Data:
━━━

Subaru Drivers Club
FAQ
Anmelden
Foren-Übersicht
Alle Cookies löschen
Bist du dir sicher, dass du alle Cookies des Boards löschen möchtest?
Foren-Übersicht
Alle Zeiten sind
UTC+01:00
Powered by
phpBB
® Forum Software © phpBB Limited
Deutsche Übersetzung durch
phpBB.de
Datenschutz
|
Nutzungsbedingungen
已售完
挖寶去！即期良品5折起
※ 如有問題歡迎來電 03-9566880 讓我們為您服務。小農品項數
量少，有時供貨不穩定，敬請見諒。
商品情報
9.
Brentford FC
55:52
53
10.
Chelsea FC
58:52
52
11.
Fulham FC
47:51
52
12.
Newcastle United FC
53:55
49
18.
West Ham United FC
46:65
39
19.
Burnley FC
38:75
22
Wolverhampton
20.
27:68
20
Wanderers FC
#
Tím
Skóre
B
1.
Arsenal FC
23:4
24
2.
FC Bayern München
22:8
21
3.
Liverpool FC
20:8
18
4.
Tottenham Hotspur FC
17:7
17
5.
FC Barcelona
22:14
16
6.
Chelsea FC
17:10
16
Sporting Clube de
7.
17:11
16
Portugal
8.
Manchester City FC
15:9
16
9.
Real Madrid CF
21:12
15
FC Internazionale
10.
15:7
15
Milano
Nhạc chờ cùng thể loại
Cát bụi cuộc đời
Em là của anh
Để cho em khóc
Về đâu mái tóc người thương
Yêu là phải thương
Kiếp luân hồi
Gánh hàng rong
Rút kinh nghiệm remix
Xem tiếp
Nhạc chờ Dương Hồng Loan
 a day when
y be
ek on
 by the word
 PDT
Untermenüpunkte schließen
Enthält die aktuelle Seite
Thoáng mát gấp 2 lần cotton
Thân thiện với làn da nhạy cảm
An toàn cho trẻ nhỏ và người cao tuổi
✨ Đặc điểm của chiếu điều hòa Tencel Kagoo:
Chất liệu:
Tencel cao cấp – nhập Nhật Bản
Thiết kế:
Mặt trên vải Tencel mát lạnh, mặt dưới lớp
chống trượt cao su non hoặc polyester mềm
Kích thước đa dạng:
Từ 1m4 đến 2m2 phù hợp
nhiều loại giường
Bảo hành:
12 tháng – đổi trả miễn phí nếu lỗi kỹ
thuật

━━━

Exercise prompt: From the records above, copy only the lines starting with the line that holds "Alle Cookies löschen" and going on through the line that holds "Mặt trên vải Tencel mát lạnh, mặt dưới lớp", exactly as written.

Solution to this task:
Alle Cookies löschen
Bist du dir sicher, dass du alle Cookies des Boards löschen möchtest?
Foren-Übersicht
Alle Zeiten sind
UTC+01:00
Powered by
phpBB
® Forum Software © phpBB Limited
Deutsche Übersetzung durch
phpBB.de
Datenschutz
|
Nutzungsbedingungen
已售完
挖寶去！即期良品5折起
※ 如有問題歡迎來電 03-9566880 讓我們為您服務。小農品項數
量少，有時供貨不穩定，敬請見諒。
商品情報
9.
Brentford FC
55:52
53
10.
Chelsea FC
58:52
52
11.
Fulham FC
47:51
52
12.
Newcastle United FC
53:55
49
18.
West Ham United FC
46:65
39
19.
Burnley FC
38:75
22
Wolverhampton
20.
27:68
20
Wanderers FC
#
Tím
Skóre
B
1.
Arsenal FC
23:4
24
2.
FC Bayern München
22:8
21
3.
Liverpool FC
20:8
18
4.
Tottenham Hotspur FC
17:7
17
5.
FC Barcelona
22:14
16
6.
Chelsea FC
17:10
16
Sporting Clube de
7.
17:11
16
Portugal
8.
Manchester City FC
15:9
16
9.
Real Madrid CF
21:12
15
FC Internazionale
10.
15:7
15
Milano
Nhạc chờ cùng thể loại
Cát bụi cuộc đời
Em là của anh
Để cho em khóc
Về đâu mái tóc người thương
Yêu là phải thương
Kiếp luân hồi
Gánh hàng rong
Rút kinh nghiệm remix
Xem tiếp
Nhạc chờ Dương Hồng Loan
 a day when
y be
ek on
 by the word
 PDT
Untermenüpunkte schließen
Enthält die aktuelle Seite
Thoáng mát gấp 2 lần cotton
Thân thiện với làn da nhạy cảm
An toàn cho trẻ nhỏ và người cao tuổi
✨ Đặc điểm của chiếu điều hòa Tencel Kagoo:
Chất liệu:
Tencel cao cấp – nhập Nhật Bản
Thiết kế:
Mặt trên vải Tencel mát lạnh, mặt dưới lớp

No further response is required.